2 de fevereiro de 2011

das elegias





"quem - de toda a legião dos anjos - se eu gritasse me ouviria? e mesmo que um deles me tomasse inesperadamente em seu coração, aniquilar-me-ia sua existência demasiado forte. pois, que é o belo senão o grau do terrível que ainda somos capazes de suportar porque impassível desdenha destruir-nos? todo anjo é terrível."

(elegias de duíno, rainer maria rilke, tradução dora ferreira da silva)

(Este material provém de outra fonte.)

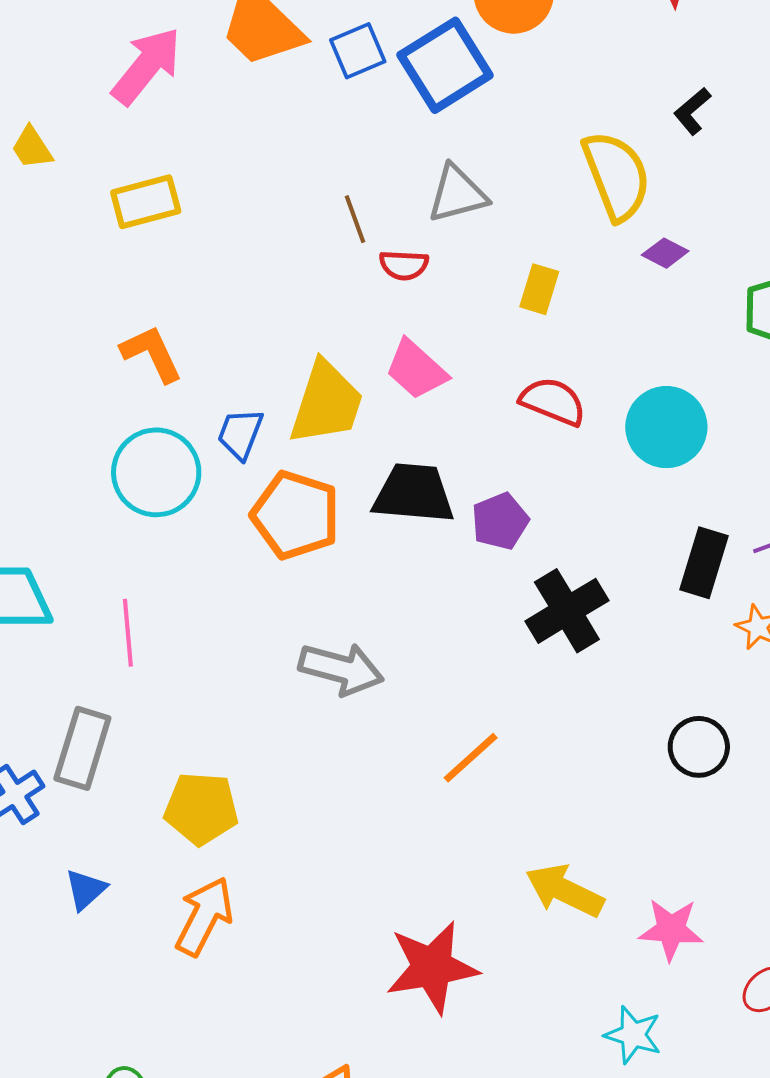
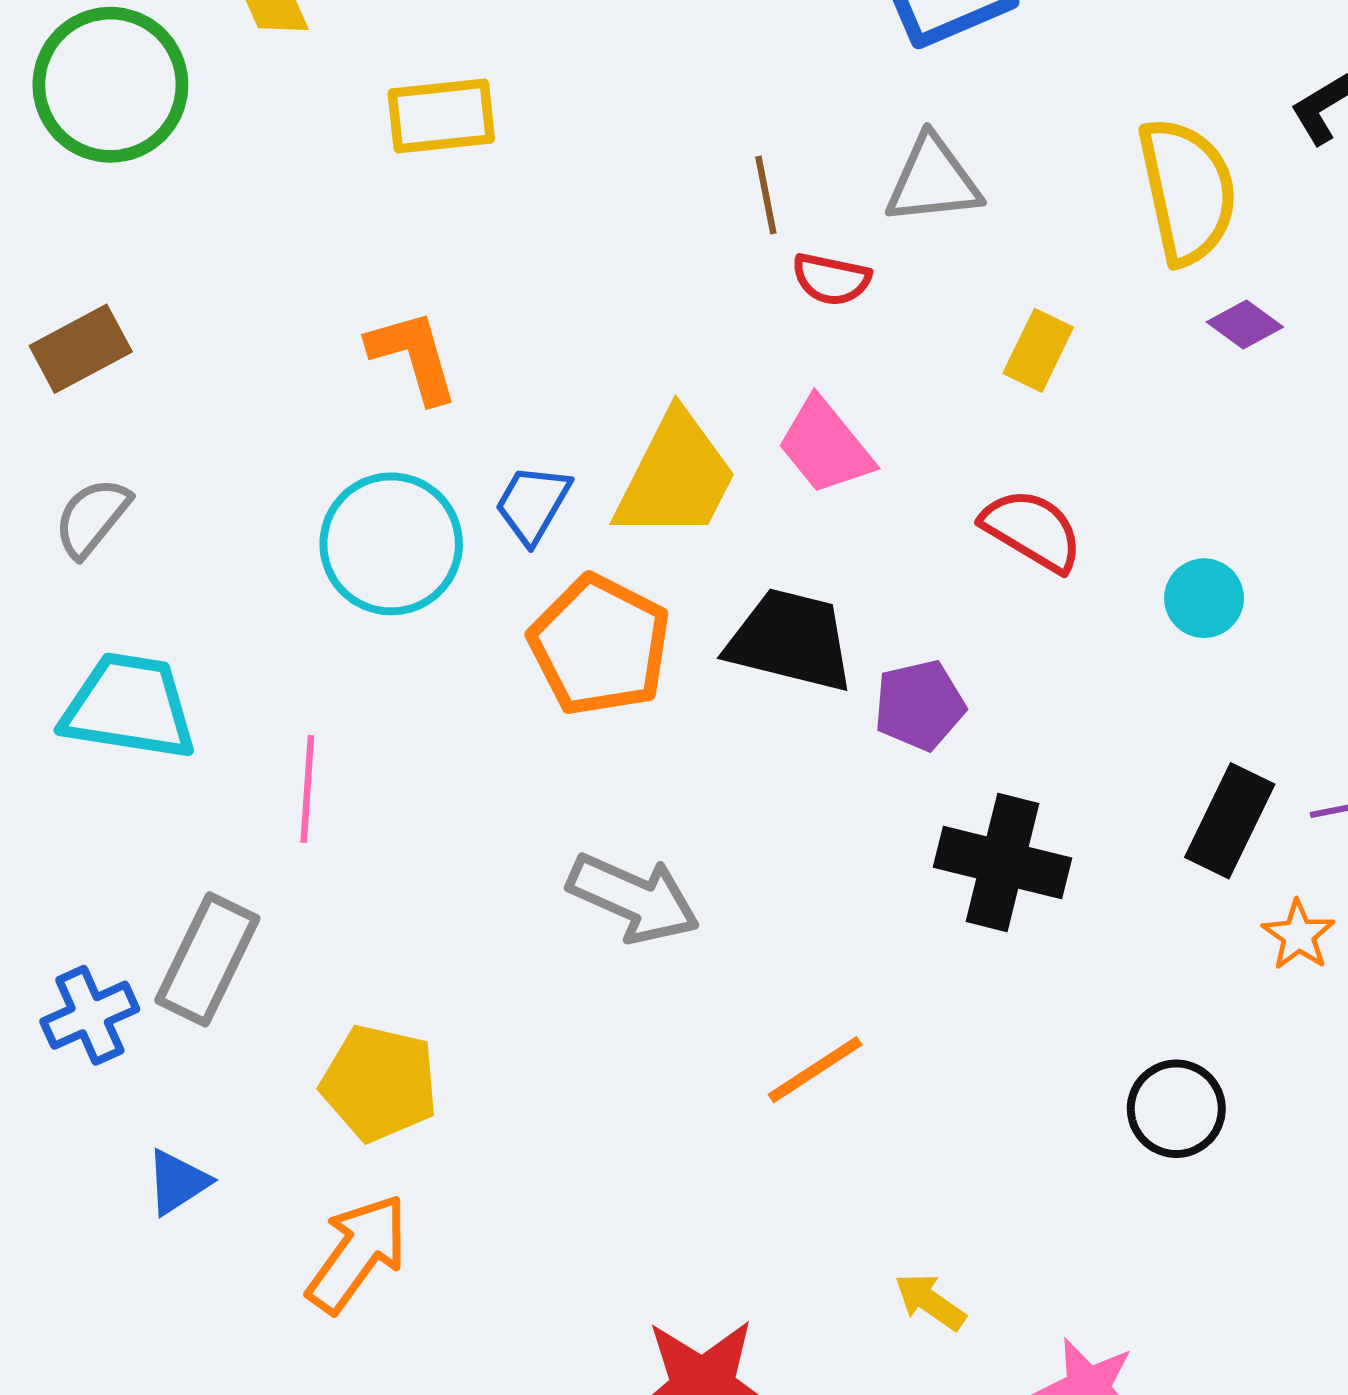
cyan circle: (666, 427) -> (1204, 598), size x0.6
black cross: (567, 611) -> (1002, 863), turned 36
yellow arrow: (565, 891) -> (930, 1302), size x0.6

elegia 1 de rilke, em um poema contado, de carlito azevedo:

"e aí ele perguntou quem é que o ouviria - mesmo se ele gritasse - lá no meio dos anjos? e depois fez uma cara assim de quem parecia até achar melhor que eles não o ouvissem, porque imagina, ele me disse, se um dos anjos o abraçasse e apertasse tipo assim contra o coração dele? ah, ele acha que cairia mortinho da silva na hora porque a existência do outro seria de uma força brutal em relação a ele. ele acha que os anjos podem até ser belos mas que o belo é só, olha só o que ele disse, ele disse que o belo é só o começozinho do terrível, um terrível tão terrível que nós mal poderíamos suportar, ele acha, ele disse. e ainda disse que o que nós admiramos de verdade são essas coisas que, mesmo sendo tão superiores a nós, nem se dão ao trabalho de nos destruir. aí eu achei que ele estava ficando meio doido, mas o certo é que ele estava falando aquelas coisas todas em uma espécie de transe e aí então, do nada, ele mandou uma que foi forte, cara, aquela foi forte... ele disse assim que todo anjo é terrível, e que por isso ele preferia mil vezes reprimir e engulir esse tal grito ou soluço que ele ia dar e que deveria ser ouvido lá no meio dos anjos. aí ele se virou pra mim e me perguntou com quem é que nós podíamos contar então, assim mesmo, ele me disse 'com quem é que a gente pode contar então?'. eu fiquei quieto, não é?, ia dizer o quê? ele falou que com os anjos não podemos contar, com os homens muito menos, e que os bichos eram muito perspicazes e matreiros e já tinham sacado que nós é que somos os estranhos na terra, eles querem mais, e com toda a razão, que a gente se dane. aí ele falou um negócio que eu confesso que me abalou, ele falou um negócio que, sem sacanagem nenhuma, eu achei bonito e verdadeiro pra caramba, ele disse que uma árvore numa encosta qualquer que a gente veja todo dia, ou um caminho que a gente sempre faça, tipo todo dia, entende?, ou seja, ele me falou que é a fidelidade de um costume qualquer, um costume que gostou da gente, e por isso ficou e não se foi, que é isso que os costumes fazem, não é?, chegam e ficam e não se vão, pois bem, ele falou que talvez o que nos ampare seja, veja só, um costume, você precisa conhecer esse cara, o nome dele é rainer."